Cost-Aware Prediction (CAP): An LLM-Enhanced Machine Learning Pipeline and Decision Support System for Heart Failure Mortality Prediction
Yinan Yu, Falk Dippel, Christina E. Lundberg, Martin Lindgren, Annika Rosengren, Martin Adiels, Helen Sjöland
TL;DR
This work addresses the gap between predictive accuracy and downstream clinical value in heart failure mortality prediction by proposing the Cost-Aware Prediction (CAP) framework, which integrates an ML classifier with clinical impact projection (CIP) cost curves and a four-agent, large language model (LLM)–driven cost-benefit analysis to support decision-making. The method achieves a best-performing gradient-boosting model with AUROC $=0.804$ and AUPRC $=0.529$, while CIP curves reveal how different decision thresholds affect patient QoL and healthcare expenditures. The novel contribution lies in combining population-level cost visualization with patient-level, LLM-generated interpretations to elucidate trade-offs and improve interpretability and trust. The study demonstrates that CAP’s three-stage pipeline enables more transparent, cost-aware, and potentially policy-influencing decision support for home-care eligibility in heart failure, albeit with a need for more robust handling of speculative outputs from LLM agents.
Abstract
Objective: Machine learning (ML) predictive models are often developed without considering downstream value trade-offs and clinical interpretability. This paper introduces a cost-aware prediction (CAP) framework that combines cost-benefit analysis assisted by large language model (LLM) agents to communicate the trade-offs involved in applying ML predictions. Materials and Methods: We developed an ML model predicting 1-year mortality in patients with heart failure (N = 30,021, 22% mortality) to identify those eligible for home care. We then introduced clinical impact projection (CIP) curves to visualize important cost dimensions - quality of life and healthcare provider expenses, further divided into treatment and error costs, to assess the clinical consequences of predictions.

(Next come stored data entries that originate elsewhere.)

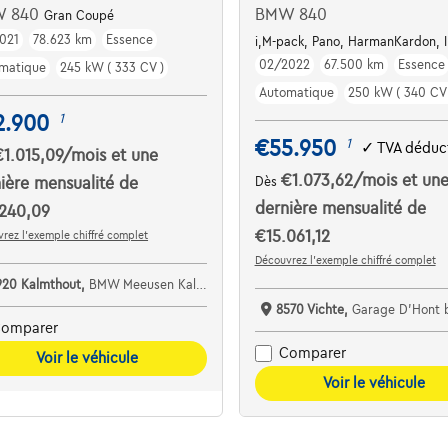
W 840
BMW 840
Gran Coupé
021
78.623 km
Essence
i,M-pack, Pano, HarmanKardon, In
02/2022
67.500 km
Essence
matique
245 kW ( 333 CV )
Automatique
250 kW ( 340 CV 
2.900
1
€55.950
1
✓
TVA déduct
€1.015,09
/mois
et une
€1.073,62
/mois
et un
ière mensualité de
Dès
dernière mensualité de
.240,09
€15.061,12
rez l’exemple chiffré complet
Découvrez l’exemple chiffré complet
920 Kalmthout,
BMW Meeusen Kalmthout
8570 Vichte,
Garage D'Hont 
omparer
Comparer
Voir le véhicule
Voir le véhicule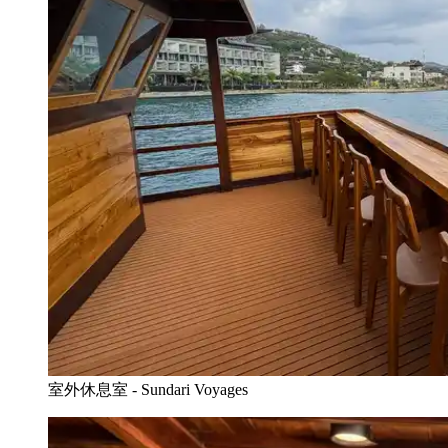
室外休息室 - Sundari Voyages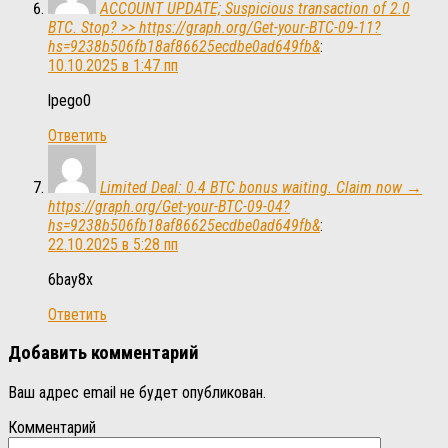
ACCOUNT UPDATE; Suspicious transaction of 2.0
BTC. Stop? >> https://graph.org/Get-your-BTC-09-11?
hs=9238b506fb18af86625ecdbe0ad649fb&
:
10.10.2025 в 1:47 пп
lpego0
Ответить
Limited Deal: 0.4 BTC bonus waiting. Claim now →
https://graph.org/Get-your-BTC-09-04?
hs=9238b506fb18af86625ecdbe0ad649fb&
:
22.10.2025 в 5:28 пп
6bay8x
Ответить
Добавить комментарий
Ваш адрес email не будет опубликован.
Комментарий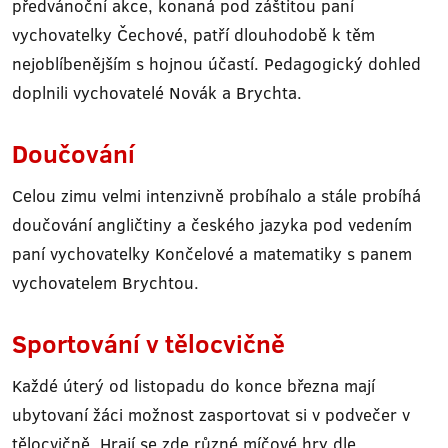
předvánoční akce, konaná pod záštitou paní
vychovatelky Čechové, patří dlouhodobě k těm
nejoblíbenějším s hojnou účastí. Pedagogický dohled
doplnili vychovatelé Novák a Brychta.
Doučování
Celou zimu velmi intenzivně probíhalo a stále probíhá
doučování angličtiny a českého jazyka pod vedením
paní vychovatelky Končelové a matematiky s panem
vychovatelem Brychtou.
Sportování v tělocvičně
Každé úterý od listopadu do konce března mají
ubytovaní žáci možnost zasportovat si v podvečer v
tělocvičně. Hrají se zde různé míčové hry dle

Finally, we used four LLM agents to generate patient-specific descriptions. The system was evaluated by clinicians for its decision support value. Results: The eXtreme gradient boosting (XGB) model achieved the best performance, with an area under the receiver operating characteristic curve (AUROC) of 0.804 (95% confidence interval (CI) 0.792-0.816), area under the precision-recall curve (AUPRC) of 0.529 (95% CI 0.502-0.558) and a Brier score of 0.135 (95% CI 0.130-0.140). Discussion: The CIP cost curves provided a population-level overview of cost composition across decision thresholds, whereas LLM-generated cost-benefit analysis at individual patient-levels. The system was well received according to the evaluation by clinicians. However, feedback emphasizes the need to strengthen the technical accuracy for speculative tasks. Conclusion: CAP utilizes LLM agents to integrate ML classifier outcomes and cost-benefit analysis for more transparent and interpretable decision support.